What is expected >>
Give back only one number: how many lines in the data below contain the word "варенья".

===============

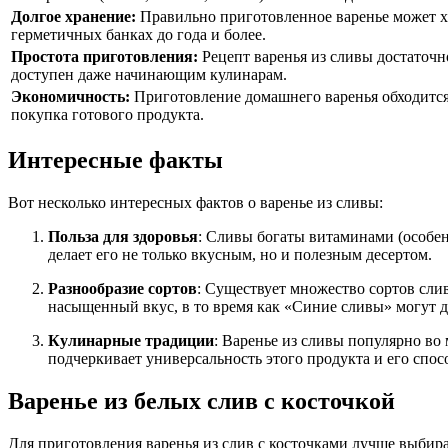
Долгое хранение:
Правильно приготовленное варенье может х
герметичных банках до года и более.
Простота приготовления:
Рецепт варенья из сливы достаточн
доступен даже начинающим кулинарам.
Экономичность:
Приготовление домашнего варенья обходится
покупка готового продукта.
Интересные факты
Вот несколько интересных фактов о варенье из сливы:
Польза для здоровья
: Сливы богаты витаминами (особен
делает его не только вкусным, но и полезным десертом.
Разнообразие сортов
: Существует множество сортов сли
насыщенный вкус, в то время как «Синие сливы» могут д
Кулинарные традиции
: Варенье из сливы популярно во 
подчеркивает универсальность этого продукта и его спос
Варенье из белых слив с косточкой
Для приготовления варенья из слив с косточками лучше выбир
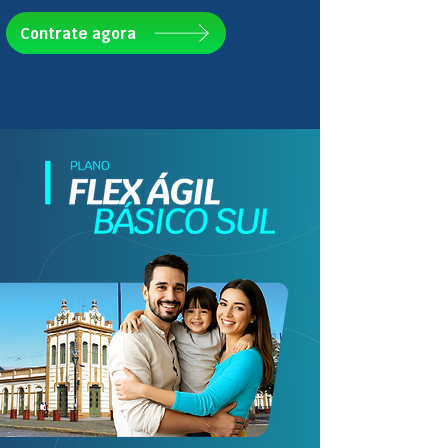
Contrate agora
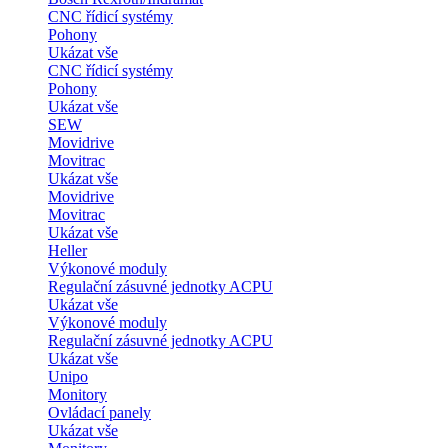
CNC řídicí systémy
Pohony
Ukázat vše
CNC řídicí systémy
Pohony
Ukázat vše
SEW
Movidrive
Movitrac
Ukázat vše
Movidrive
Movitrac
Ukázat vše
Heller
Výkonové moduly
Regulační zásuvné jednotky ACPU
Ukázat vše
Výkonové moduly
Regulační zásuvné jednotky ACPU
Ukázat vše
Unipo
Monitory
Ovládací panely
Ukázat vše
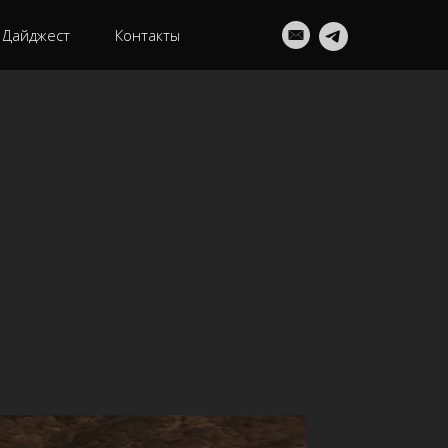
Дайджест
Контакты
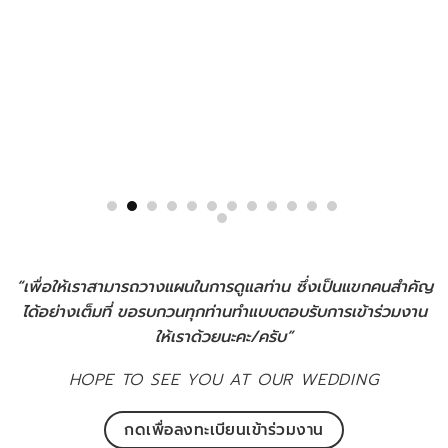
“เพื่อให้เราสามารถวางแผนในการดูแลท่าน ซึ่งเป็นแขกคนสำคัญ
ได้อย่างเต็มที่ ขอรบกวนทุกท่านทำแบบตอบรับการเข้าร่วมงาน
ให้เราด้วยนะคะ/ครับ”
HOPE TO SEE YOU AT OUR WEDDING
กดเพื่อลงทะเบียนเข้าร่วมงาน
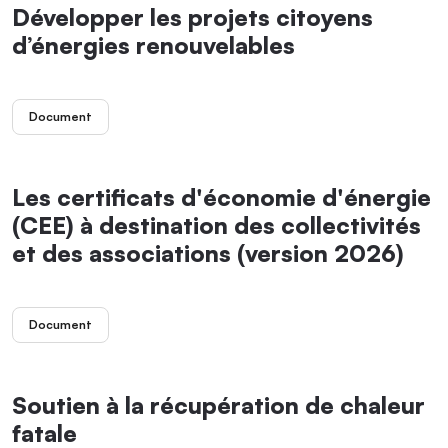
Développer les projets citoyens
d’énergies renouvelables
Document
Les certificats d'économie d'énergie
(CEE) à destination des collectivités
et des associations (version 2026)
Document
Soutien à la récupération de chaleur
fatale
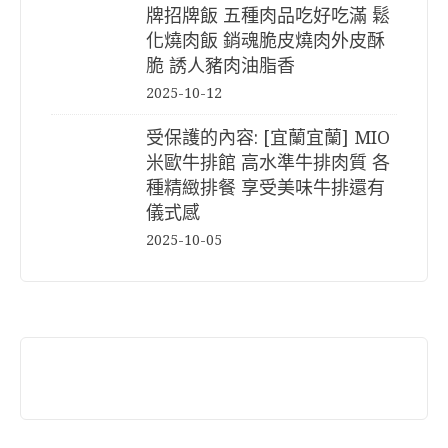
牌招牌飯 五種肉品吃好吃滿 鬆
化燒肉飯 銷魂脆皮燒肉外皮酥
脆 誘人豬肉油脂香
2025-10-12
受保護的內容: [宜蘭宜蘭] MIO
米歐牛排館 高水準牛排肉質 各
種精緻排餐 享受美味牛排還有
儀式感
2025-10-05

===============

Solution >>
3